Taking the data below line by line, count those that include the word "Centro" and report the number alone.

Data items

------------------------------

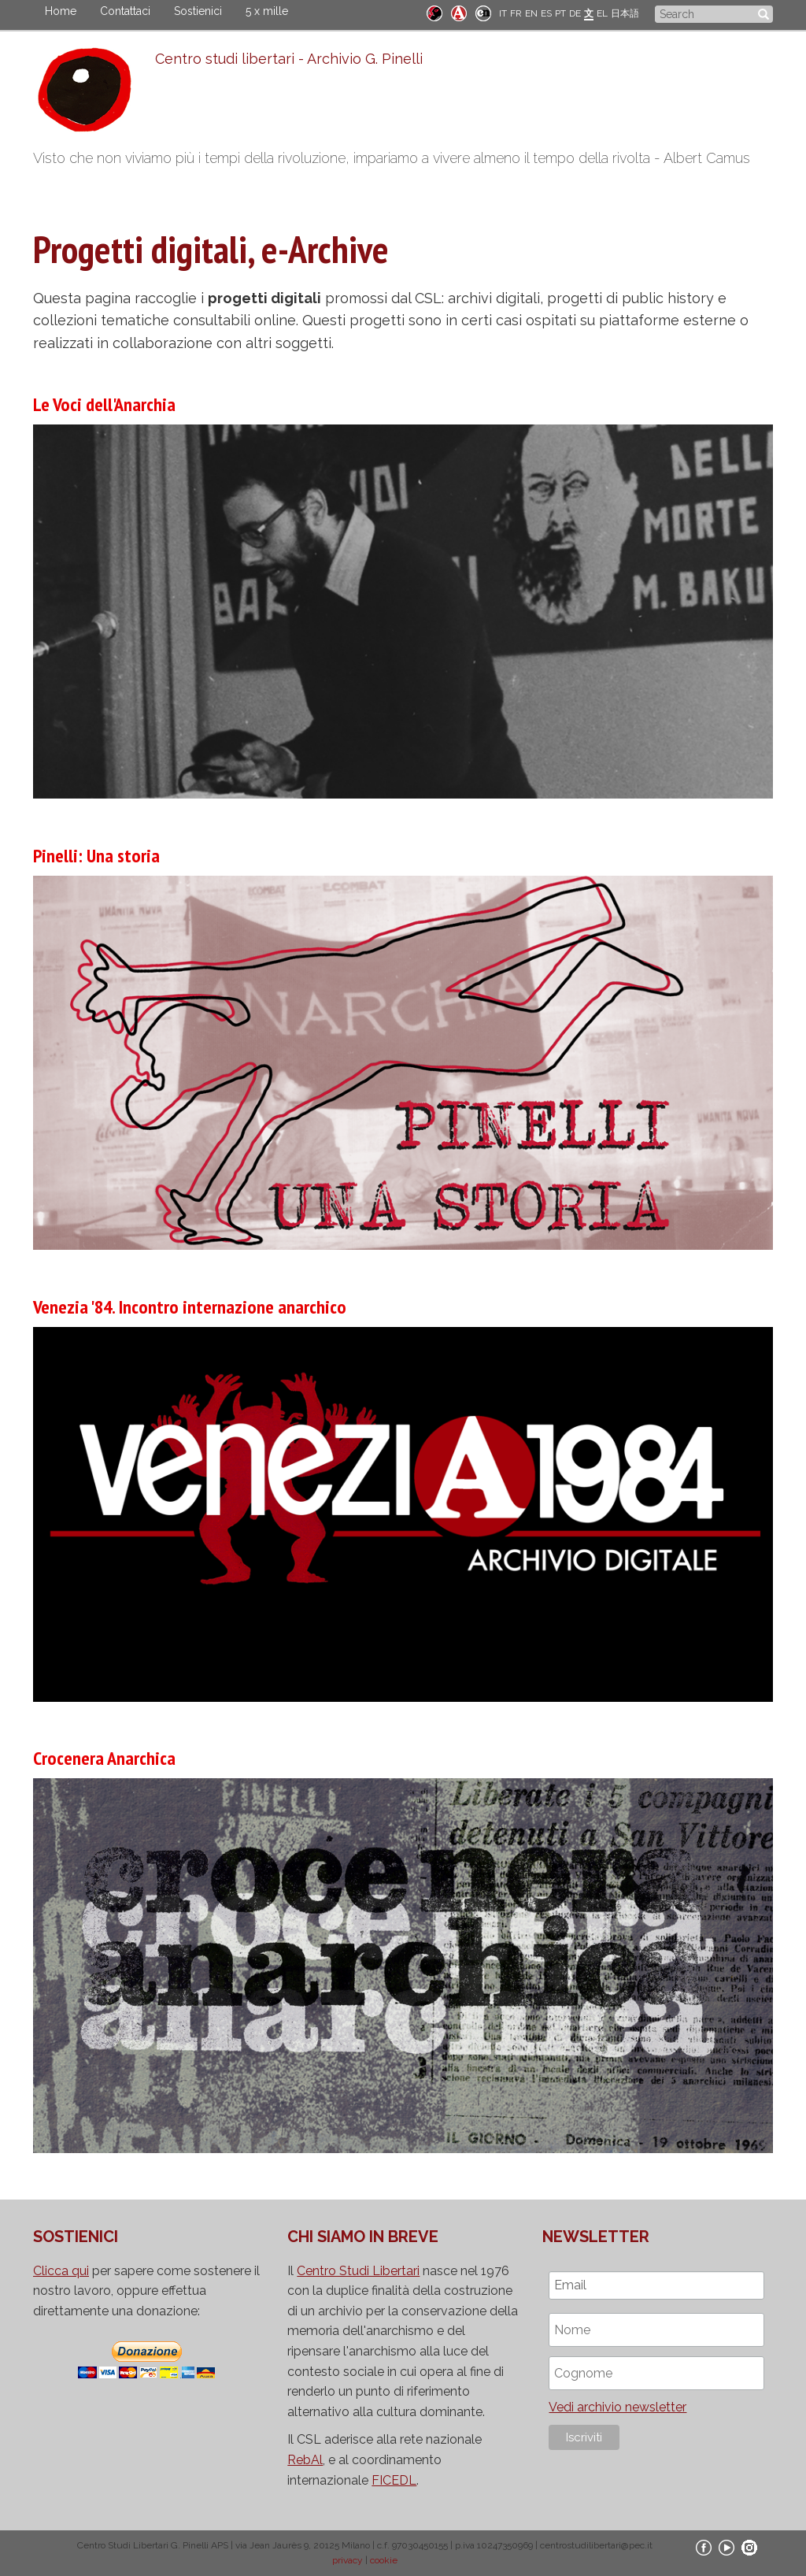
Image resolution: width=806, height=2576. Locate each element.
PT (560, 13)
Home (60, 11)
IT (503, 13)
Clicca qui (61, 2270)
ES (546, 13)
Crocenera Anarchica (104, 1758)
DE (575, 13)
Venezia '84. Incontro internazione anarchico (189, 1307)
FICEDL (394, 2480)
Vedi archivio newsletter (617, 2407)
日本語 (625, 13)
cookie (383, 2560)
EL (602, 13)
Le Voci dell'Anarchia (104, 404)
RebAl (305, 2459)
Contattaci (125, 11)
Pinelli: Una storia (96, 855)
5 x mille (267, 11)
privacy (347, 2560)
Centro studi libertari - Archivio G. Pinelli (289, 58)
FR (516, 13)
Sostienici (198, 11)
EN (531, 13)
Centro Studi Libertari (358, 2270)
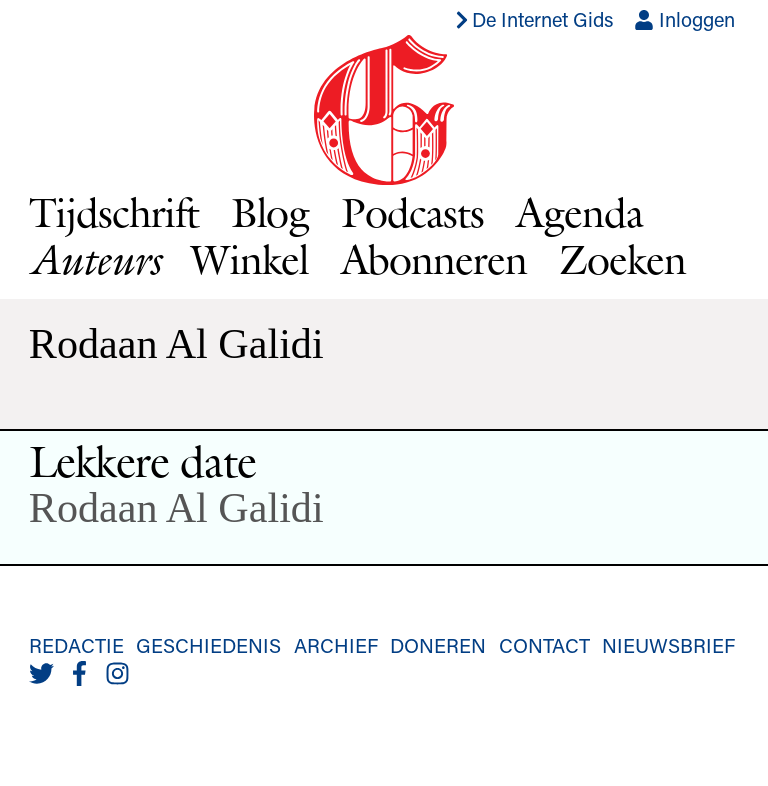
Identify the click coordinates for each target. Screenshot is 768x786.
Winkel (250, 259)
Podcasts (412, 212)
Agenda (579, 212)
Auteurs (94, 259)
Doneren (438, 645)
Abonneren (434, 259)
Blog (270, 212)
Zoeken (622, 259)
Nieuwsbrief (668, 645)
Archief (336, 645)
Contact (544, 645)
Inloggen (684, 19)
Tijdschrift (114, 212)
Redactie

------------------------------

• EXPECTED ANSWER: 2